Two approaches were then attempted to address this discrepancy. The initial attempt was to feed FASTCAR with the most stable conformers found by CREST (without any DFT optimization). This unfortunately resulted in the same conformer ensemble being found in both cases. Subsequently, we focused on the most stable conformer after DFT optimization and selected it as the starting input. After applying FASTCAR for a second time, CREST identified new low energy conformers for the major diastereoisomer. The most stable transition state (TS) was found to be 2.6 kcal mol−1 lower in energy compared to the TS found during the first iteration. In the case of the minor diastereoisomer, no variation in the conformer ensemble was observed after the reiteration, resulting in the same lowest TS geometry. As a result, a strong selectivity in line with experiment was eventually observed, the difference in activation barriers being in that case of 1.5 kcal mol−1 (Fig. 5). By precaution, FASTCAR was run a third time taking the most stable TS found after the first iteration and to our delight the same lowest TS was found.
In the case of the major product (resulting from TS 21), CREST identified 41 candidates without trimming from CREGEN. sPyRMSD reduced the number of conformers to 18. Following the initial DFT optimisation, 12 candidates were identified that matched the design criteria. Two were duplicates and four were deemed to be of no further use (not appropriate geometries).

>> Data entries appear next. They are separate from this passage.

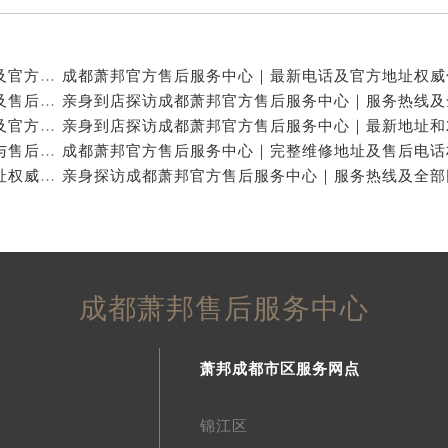
亲身到店探访成都萧邦官方售后服务中心｜最新电话及官方地址（2026年7月最新）
亲身到店探访成都萧邦官方售后服务中心｜网点地址及售后热线（2026年7月最新）
亲身探访成都萧邦官方售后服务中心｜完整网点地址及官方热线（2026年7月最新）
亲身到店探访成都萧邦官方售后服务中心｜详细地址与售后服务电话（2026年7月最新）
成都萧邦官方售后服务中心｜完整官方电话和网点地址权威信息公示（2026年7月最新）
成都萧邦售后服务中心
萧邦成都市区服务网点
锦江区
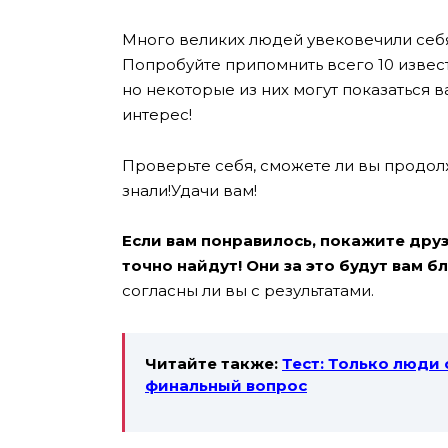
Много великих людей увековечили себя
Попробуйте припомнить всего 10 извест
но некоторые из них могут показаться 
интерес!
Проверьте себя, сможете ли вы продолж
знали!Удачи вам!
Если вам понравилось, покажите друзь
точно найдут! Они за это будут вам б
согласны ли вы с результатами.
Читайте также:
Тест: Только люди
финальный вопрос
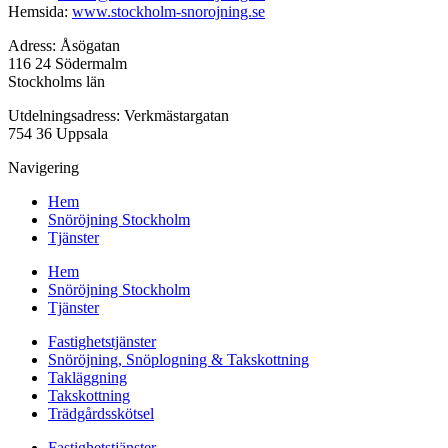
Hemsida:
www.stockholm-snorojning.se
Adress: Åsögatan
116 24 Södermalm
Stockholms län
Utdelningsadress: Verkmästargatan
754 36 Uppsala
Navigering
Hem
Snöröjning Stockholm
Tjänster
Hem
Snöröjning Stockholm
Tjänster
Fastighetstjänster
Snöröjning, Snöplogning & Takskottning
Takläggning
Takskottning
Trädgårdsskötsel
Fastighetstjänster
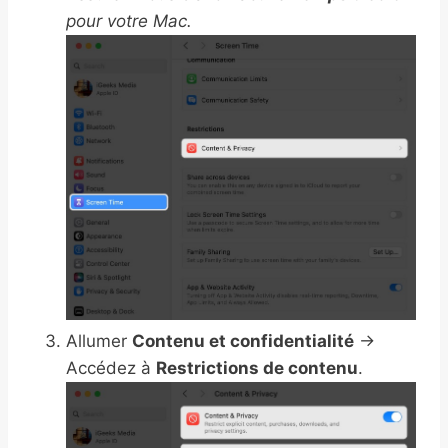
pour votre Mac.
Allumer
Contenu et confidentialité
→
Accédez à
Restrictions de contenu
.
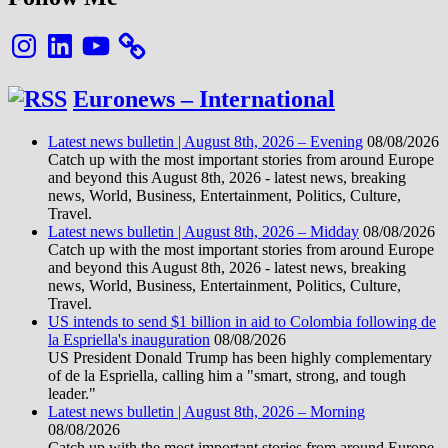
Instagram
LinkedIn
YouTube
Euronews – International
Latest news bulletin | August 8th, 2026 – Evening
08/08/2026
Catch up with the most important stories from around Europe
and beyond this August 8th, 2026 - latest news, breaking
news, World, Business, Entertainment, Politics, Culture,
Travel.
Latest news bulletin | August 8th, 2026 – Midday
08/08/2026
Catch up with the most important stories from around Europe
and beyond this August 8th, 2026 - latest news, breaking
news, World, Business, Entertainment, Politics, Culture,
Travel.
US intends to send $1 billion in aid to Colombia following de
la Espriella's inauguration
08/08/2026
US President Donald Trump has been highly complementary
of de la Espriella, calling him a "smart, strong, and tough
leader."
Latest news bulletin | August 8th, 2026 – Morning
08/08/2026
Catch up with the most important stories from around Europe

The selected conformers were then optimised using a larger basis set, resulting in 11 unique TS and one duplicate. In the case of the minor product (resulting from TS 22), CREST identified 19 candidates, which was subsequently reduced to 17 following CREGEN. sPyRMSD reduced the number of conformers to five. Following the initial DFT optimisation, it was found that all candidates matched the design criteria. The selected conformers were then optimised using a larger basis set, resulting in five unique TS (Fig. 6).
Fig. 6 On the left, lowest TS found for major enantiomer. On the right, lowest TS found for the minor enantiomer. |
The SCF energy difference between the major and minor products was found to be 0.4 kcal mol−1 using IEFPCM(2-methyl-2-propanol)-B3LYP-D3/6-31G(d,p) and 0.8 kcal mol−1 using IEFPCM(2-methyl-2-propanol)-B3LYP-D3/6-311++G(d,p) leading respectively to computational ee of 35% and 63% at 0 °C. Given an experimental ee of 81%, it is anticipated that the energy difference will be 1.2 kcal mol−1,28 hence the computational results modelled the right selectivity with a slightly underestimated ee.
In this study, the authors designed a series of model substrates able to induce selective γ–C–H functionalisation through multiple H-atom transfers (HATs). A key step in the proposition is the intramolecular HAT between a sulfonylvinyl radical and a remote C–H position, which is shown to display a significant level of selectivity towards the 1,6-HAT reaction, which was further confirmed by some DFT calculations.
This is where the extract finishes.